Excerpts from a dataset
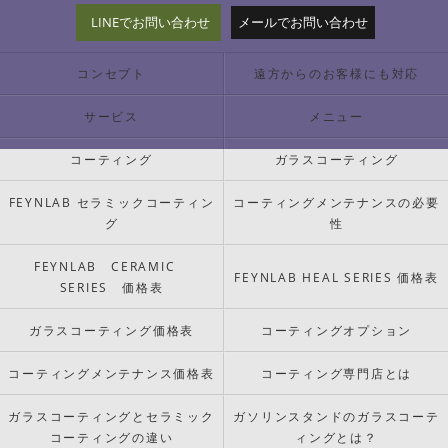
LINEでお問い合わせ
メールでお問い合わせ
コンセプト
遠方からのお客様にも対応
サービス
メニュー
コーティング
ガラスコーティング
FEYNLAB セラミックコーティン
コーティングメンテナンスの必要
グ
性
FEYNLAB CERAMIC
FEYNLAB HEAL SERIES 価格表
SERIES 価格表
ガラスコーティング価格表
コーティングオプション
コーティングメンテナンス価格表
コーティング専門店とは
ガラスコーティングとセラミック
ガソリンスタンドのガラスコーテ
コーティングの違い
ィングとは？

*What you need to do*
Quote every line of the records above exactly; no picture is to be copied.

*Response to the exercise*
LINEでお問い合わせ
メールでお問い合わせ
コンセプト
遠方からのお客様にも対応
サービス
メニュー
コーティング
ガラスコーティング
FEYNLAB セラミックコーティン
コーティングメンテナンスの必要
グ
性
FEYNLAB CERAMIC
FEYNLAB HEAL SERIES 価格表
SERIES 価格表
ガラスコーティング価格表
コーティングオプション
コーティングメンテナンス価格表
コーティング専門店とは
ガラスコーティングとセラミック
ガソリンスタンドのガラスコーテ
コーティングの違い
ィングとは？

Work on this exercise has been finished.